Algorithms are biased—and Facebook’s is no exception.
Just last week, the tech giant was sued by the US Department of Housing and Urban Development over the way it let advertisers purposely target their ads by race, gender, and religion—all protected classes under US law. The company announced that it would stop allowing this.
But new evidence shows that Facebook’s algorithm, which automatically decides who is shown an ad, carries out the same discrimination anyway, serving up ads to over two billion users on the basis of their demographic information.
A team led by Muhammad Ali and Piotr Sapiezynski at Northeastern University ran a series of otherwise identical ads with slight variations in available budget, headline, text, or image. They found that those subtle tweaks had significant impacts on the audience reached by each ad—most notably when the ads were for jobs or real estate. Postings for preschool teachers and secretaries, for example, were shown to a higher fraction of women, while postings for janitors and taxi drivers were shown to a higher proportion of minorities. Ads about homes for sale were also shown to more white users, while ads for rentals were shown to more minorities.
“We’ve made important changes to our ad-targeting tools and know that this is only a first step,” a Facebook spokesperson said in a statement in response to the findings. “We’ve been looking at our ad-delivery system and have engaged industry leaders, academics, and civil rights experts on this very topic—and we’re exploring more changes.”
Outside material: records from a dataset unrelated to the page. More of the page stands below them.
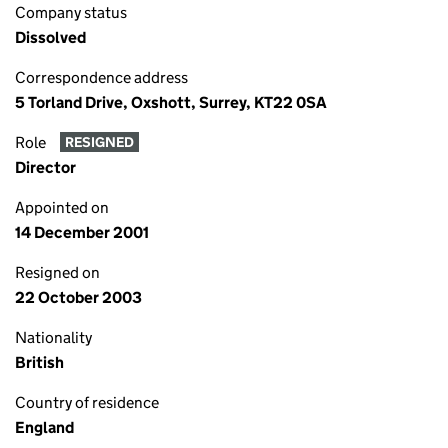
Company status
Dissolved
Correspondence address
5 Torland Drive, Oxshott, Surrey, KT22 0SA
Role
RESIGNED
Director
Appointed on
14 December 2001
Resigned on
22 October 2003
Nationality
British
Country of residence
England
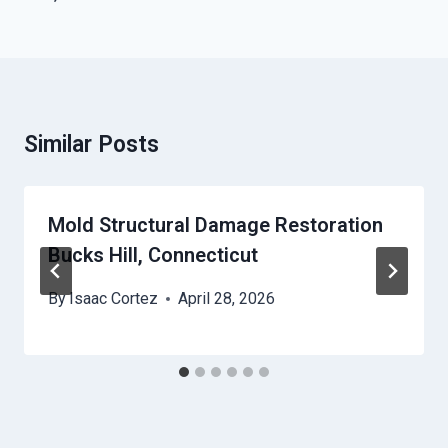
Similar Posts
Mold Structural Damage Restoration
Bucks Hill, Connecticut
By
Isaac Cortez
April 28, 2026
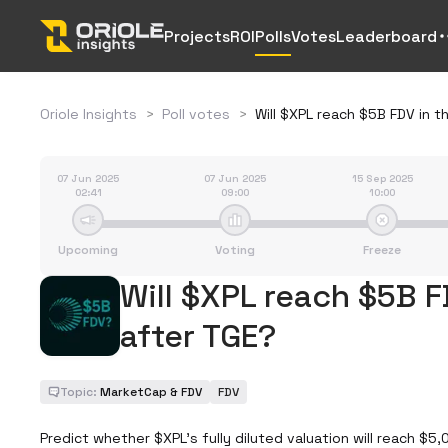
Projects
ROI
Polls
Votes
Leaderboard
Oriole Insights
>
Poll votes
>
Will $XPL reach $5B FDV in t
07 Jun 2025
07 Jun 2025
15 Sep 2025
02:41
09:00
10:00
Upcoming
Voting
Freeze
Will $XPL reach $5B F
after TGE?
Topic:
MarketCap & FDV
FDV
Predict whether $XPL’s fully diluted valuation will reach $5,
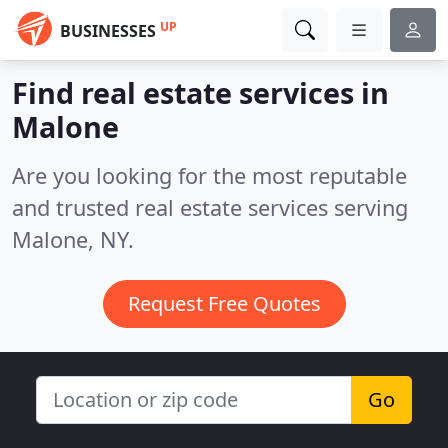
UP
BUSINESSES
Find real estate services in
Malone
Are you looking for the most reputable
and trusted real estate services serving
Malone, NY.
Request Free Quotes
Go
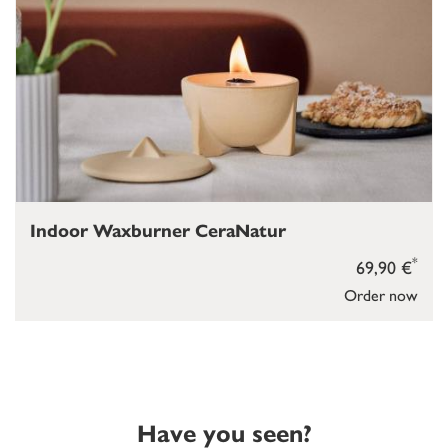
Indoor Waxburner CeraNatur
*
69,90 €
Order now
Have you seen?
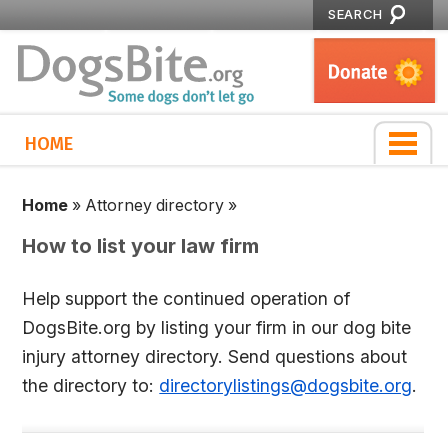
SEARCH
HOME
Home
»
Attorney directory
»
How to list your law firm
Help support the continued operation of
DogsBite.org by listing your firm in our dog bite
injury attorney directory. Send questions about
the directory to:
directorylistings@dogsbite.org
.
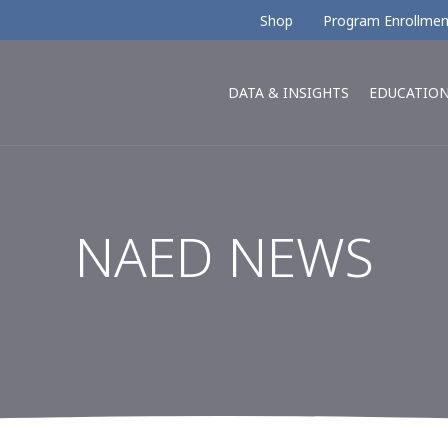
Shop
Program Enrollmen
DATA & INSIGHTS
EDUCATIO
NAED NEWS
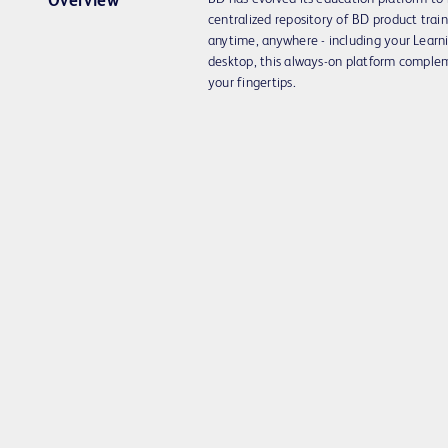
Overview
centralized repository of BD product trai
anytime, anywhere - including your Lea
desktop, this always-on platform complem
your fingertips.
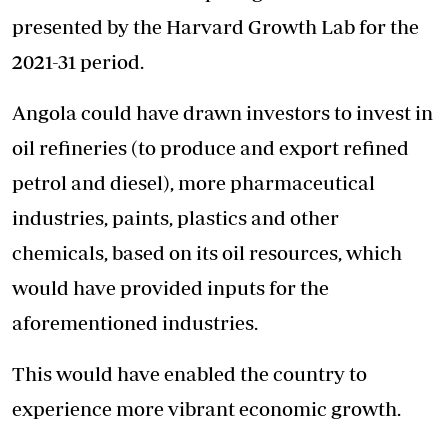
presented by the Harvard Growth Lab for the
2021-31 period.
Angola could have drawn investors to invest in
oil refineries (to produce and export refined
petrol and diesel), more pharmaceutical
industries, paints, plastics and other
chemicals, based on its oil resources, which
would have provided inputs for the
aforementioned industries.
This would have enabled the country to
experience more vibrant economic growth.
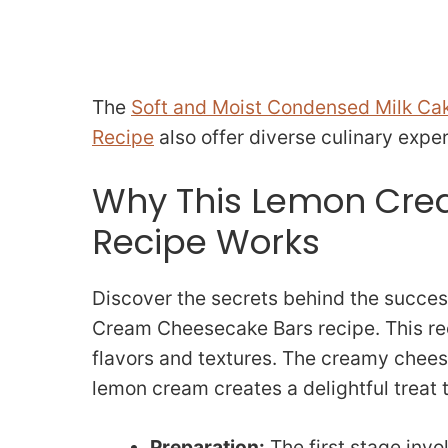
The
Soft and Moist Condensed Milk Ca
Recipe
also offer diverse culinary expe
Why This Lemon Cre
Recipe Works
Discover the secrets behind the succes
Cream Cheesecake Bars recipe. This re
flavors and textures. The creamy chees
lemon cream creates a delightful treat 
Preparation:
The first stage invol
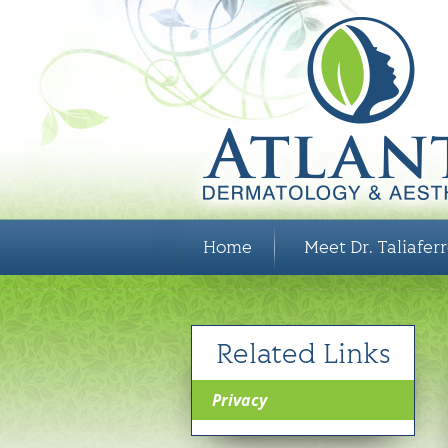
Home
Meet Dr. Taliafer
Related Links
Privacy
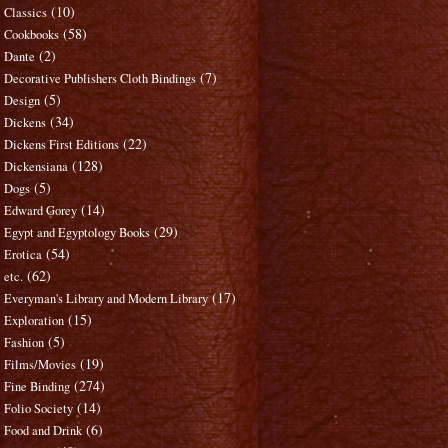
(10)
Classics
(58)
Cookbooks
(2)
Dante
(7)
Decorative Publishers Cloth Bindings
(5)
Design
(34)
Dickens
(22)
Dickens First Editions
(128)
Dickensiana
(5)
Dogs
(14)
Edward Gorey
(29)
Egypt and Egyptology Books
(54)
Erotica
(62)
etc.
(17)
Everyman's Library and Modern Library
(15)
Exploration
(5)
Fashion
(19)
Films/Movies
(274)
Fine Binding
(14)
Folio Society
(6)
Food and Drink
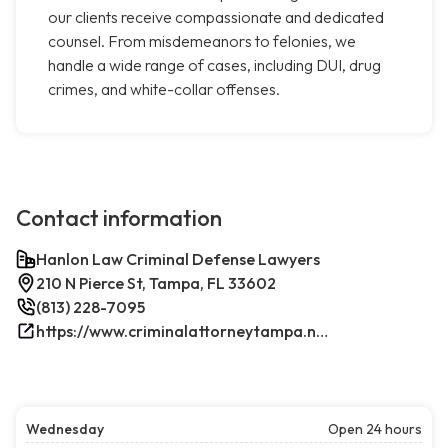
our clients receive compassionate and dedicated
counsel. From misdemeanors to felonies, we
handle a wide range of cases, including DUI, drug
crimes, and white-collar offenses.
Contact information
Hanlon Law Criminal Defense Lawyers
210 N Pierce St, Tampa, FL 33602
(813) 228-7095
https://www.criminalattorneytampa.net/
Wednesday
Open 24 hours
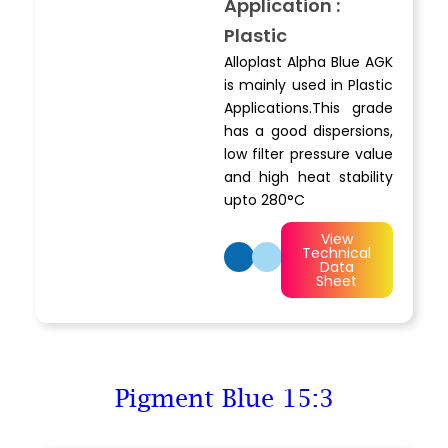
Application :
Plastic
Alloplast Alpha Blue AGK
is mainly used in Plastic
Applications.This grade
has a good dispersions,
low filter pressure value
and high heat stability
upto 280°C
View
Technical
Data
Sheet
Pigment Blue 15:3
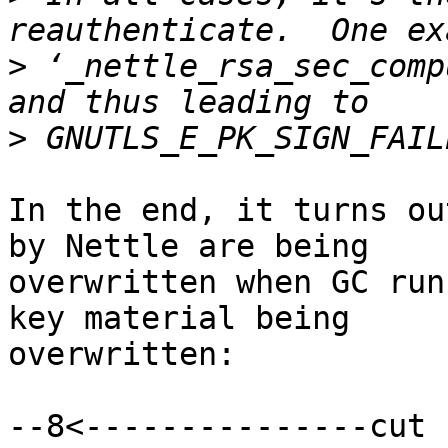
>
 ‘_nettle_rsa_sec_comp
>
In the end, it turns ou
by Nettle are being

overwritten when GC run
key material being

overwritten:

--8<---------------cut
In some ways, this shouldn’t be surprising—bias in recommendation algorithms has been a known issue for many years. In 2013, for example, Latanya Sweeney, a professor of government and technology at Harvard, published a paper that showed the implicit racial discrimination of Google’s ad-serving algorithm. The issue goes back to how these algorithms fundamentally work. All of them are based on machine learning, which finds patterns in massive amounts of data and reapplies them to make decisions. There are many ways that bias can trickle in during this process, but the two most apparent in Facebook’s case relate to issues during problem framing and data collection.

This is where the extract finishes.